14 października 2012

Kiedy sondaże zaczną znikać

W czasach afery Rywin - Michnik na stronach internetowych GW zawsze w poniedziałek pojawiał się kolejny sondaż. Nie pamiętam oczywiście jaka to firma robiła.
Należy nadmienić, że był to w miarę uczciwie przedstawiony graficznie obraz. Czyli zarówno bieżący wynik, jak i trend długookresowy.
Z reguły było tak, że taki sondaż stanowił jedynkę informacyjną przez cały dzień. Aż nadszedł kolejny poniedziałek i wynik dający SLD poniżej 5 procentowego progu wyborczego. Ten sondaż był na jedynce przez nie więcej niż 2-3 godziny, potem go "zniknięto".
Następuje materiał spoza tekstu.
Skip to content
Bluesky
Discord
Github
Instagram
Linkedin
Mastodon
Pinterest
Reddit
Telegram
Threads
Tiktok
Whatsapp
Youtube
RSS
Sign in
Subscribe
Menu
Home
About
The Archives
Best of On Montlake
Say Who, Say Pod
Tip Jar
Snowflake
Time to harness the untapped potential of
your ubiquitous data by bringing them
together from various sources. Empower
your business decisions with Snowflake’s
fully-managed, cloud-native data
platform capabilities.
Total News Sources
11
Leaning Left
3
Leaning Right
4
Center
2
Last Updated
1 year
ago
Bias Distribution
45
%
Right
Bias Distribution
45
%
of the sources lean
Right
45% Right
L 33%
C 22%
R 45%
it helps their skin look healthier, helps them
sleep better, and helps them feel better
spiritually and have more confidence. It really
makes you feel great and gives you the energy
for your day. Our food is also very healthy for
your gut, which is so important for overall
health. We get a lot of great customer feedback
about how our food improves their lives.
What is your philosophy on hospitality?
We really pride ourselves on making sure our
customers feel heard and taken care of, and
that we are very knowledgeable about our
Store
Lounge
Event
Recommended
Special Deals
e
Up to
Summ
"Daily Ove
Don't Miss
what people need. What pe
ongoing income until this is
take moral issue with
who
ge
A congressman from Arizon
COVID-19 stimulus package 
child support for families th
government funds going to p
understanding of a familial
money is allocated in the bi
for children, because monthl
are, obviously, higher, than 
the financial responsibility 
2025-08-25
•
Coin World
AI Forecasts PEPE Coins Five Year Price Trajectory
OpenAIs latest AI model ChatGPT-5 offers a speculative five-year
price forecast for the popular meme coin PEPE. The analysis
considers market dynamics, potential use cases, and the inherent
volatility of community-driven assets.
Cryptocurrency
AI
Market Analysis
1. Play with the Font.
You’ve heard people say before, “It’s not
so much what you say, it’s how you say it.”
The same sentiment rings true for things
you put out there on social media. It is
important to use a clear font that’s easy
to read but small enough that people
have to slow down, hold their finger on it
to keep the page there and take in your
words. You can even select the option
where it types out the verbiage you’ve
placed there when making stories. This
W chwili obecnej praktycznie nie pokazuje się trendów długookresowych, a jedynie bieżące wyniki. W związku z tym przez kilka ostatnich lat można było bezkarnie opowiadać, że PiS "znowu" stracił - tylko nie podawano względem którego pomiaru stracił. Taki drobiazg.

Od afery Rywin - Michnik minęło 10 lat. Część ludzi dała się uwieść propagandzie, część poszła dalej mówiąc, że ci co z PiS-em to się do faszystów zapisali (exemplum Stefan Bratkowski do Marcina Wolskiego).
Ale przebudzenie przychodzi, powoli ale przychodzi. Oczywiście nie do wszystkich, ale rzeczywistość już dosyć wyraźnie "skrzeczy". Rzeczywistość "skrzeczy", czyli przekaz medialny staje się wyraźnie różny od rzeczywistości odbieranej realnie dla coraz większej liczby ludzi.

Do wyborów pozostały 3 lata, bo ja nie wierzę ani w przedterminowe wybory, ani w powstanie rządu technicznego (apolitycznego czy jakkolwiek inaczej taki twór nazwiemy), ani w kryterium uliczne.

Gdy media przestaną pokazywać sondaże wtedy dopiero może być ciekawie.
Na razie ośrodki badawcze zanotowały po raz pierwszy od 5 lat przewagę PiS-u. Co oczywiście też jest sposobem oddziaływania na elektorat. I można dywagować, czy jest to chęć kolejnego przestraszenia zwolenników PO, że oto powraca fala ciemnogrodu - co jest raczej mało możliwe, zważywszy na to, że do wyborów zostały 3 lata. Czy też raczej kwestia nacisku na PO i Donalda T., aby nastąpiło przetasowanie wewnątrz aktualnej ekipy pacynek.

Osobiście obstawiam, że sondaże przestaną być pokazywane w momencie gdy będzie z nich wynikać, że PiS może rządzić samodzielnie. Wtedy też zostanie uruchomiona olbrzymia medialna propaganda w celu wykreowania "nowej" wartości na scenie politycznej - najprawdopodobniej SD z powracającym z brukselskiego zesłania Piskorskim.